Salona geçiyorum, misafir var. Yan duvara sırtı yapışık vaziyette konumlanmış, üçlü kanepede siyahlara bürünük oturan, otuzlu yaşlarında bir kadınla, yarı profili karısının gölgesinde kalınca baktığım açıdan yüzünü tam seçemediğim genç bir adam. Babam ve amcamlar odanın baş köşesindeki koltuklara, yaşlarına hürmeten saygınlığını kolayca ifade edebilecekleri pozisyonda; ağırlığını da ortaya koyabilecekleri şekilde ciddi yüz ifadeleriyle oturuyorlar. Normalde tersi olur benim bildiğim. Adab-ı muaşeret kuralları gereği, aradaki iletişimi sağlayabilecekleri ya da davranışlarını kontrol altında tutabilecekleri, nezãket ve hoşgörü prensiplerine bağlı olduklarını göstermek için, gelen misafir evin baş köşesinde adabınca ağırlanır ve saygıda kusur edilmez ama bu kadrajda gençler sanırım büyüklere hürmet edip, "Estağfurullah efendim buyrun siz geçin" deyip yabancılık çekip yerini yadırgamamaları açısından; kadife kumaşla beraber zımbalandıkları tapulu yerden de etmemek için buna kanaat getirip, bizimkileri o göçük çukurlara ait oldukları yerlerine mıhlamayı daha münasip görmüşler.
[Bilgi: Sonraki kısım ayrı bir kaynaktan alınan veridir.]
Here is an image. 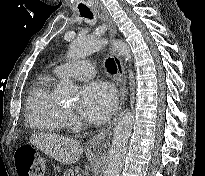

Yalnız bu kasvetli ağır havayı, bu ciddiyeti garipsediğimi söylemek zorundayım. Bu gençler kim tanımıyorum. Kimse neden konuşmuyor bilmiyorum. Bu kırk metre karelik çöl alanda Yeliz neden kendine oturacak bir yer bulamamış gibi bu kadının ayakları önünde çiçekli halıya diz çökmüş hiç anlamıyorum. Hele ki gelen misafirleri es geçip selam dahi vermeden, bi ’hoş geldiniz’ bile demeden, kadının yanına sessizce ilişip oturan, hal hatırdan bihaber olan meczup beni hiç tanımıyorum. Bu görgüsüzlüğümü mazur gösterecek değilim, saygısızlığımın affedilir bi tarafı da yok farkındayım ama durduk yere de taş kesilmemişimdir. Yoksa ki normal toplum normlarının dışına çıkıp, bana biçilen rollerde böyle anlamsızca putlaşıp, lãl olmazdı dilim. Bir nedeni, sebebi olmalı nutkumda tutulan bu gam dizisinin; altın taçlı ve mavi cüppeli Maria’yı arkasına alıp, Yusuf’u da İsa’yla emekleye emekleye kuru otların üstüne salmamın.
...
Kapıyı Yılmaz açıyor bana, sonra da kanına yavaş yavaş karışan sanrılarıyla mutfağa gidiyor. Ben bu kapıdan ne zaman içeri girsem ayaklarım beni otomatikmen o mutfağa sürüklüyor. Acımı deşip, boyumun ölçüsünü almak, beni duvardan duvara çakıp eski öyküye yeni (sa)adetler getirmek istiyor. Başarıyor da...Bu ilk değil ki; son da olmayacak biliyorum. Mezara kadar götüreceğim mutfağın her bir metrekaresini içimde. Ne ona huzur var bu hayatta, ne de bana. Ne o teselli bulacak, ne de ben. O duvarlarda çığlıklarım asılı, o duvarlarda feryat figanlarım...Her zerresi baştan aşağı çaresizlikle döşenmiş o mutfak. Elleri kolları boğumlu mutfak. Tavana kadar uzanan beyaz fayansları morgu çağrıştıran mutfak...sonra da içimi cızbız edip ürperten mutfak...’Sen kal, ben giderim!’lerin dilsiz sekanslarını yüzüme yüzüme haykıran mutfak! Gitmelerin kitabını yazan mutfak! Üstüme kan kusup, içime içime ağlayan mutfak! Ben şimdi seni nasıl anlatim? Bende açtığın yaraların dilini nasıl bağlim? Sen öldün! Senden sonra da zaten herkes sırayla ölmeye başladı içimde, taksit taksit...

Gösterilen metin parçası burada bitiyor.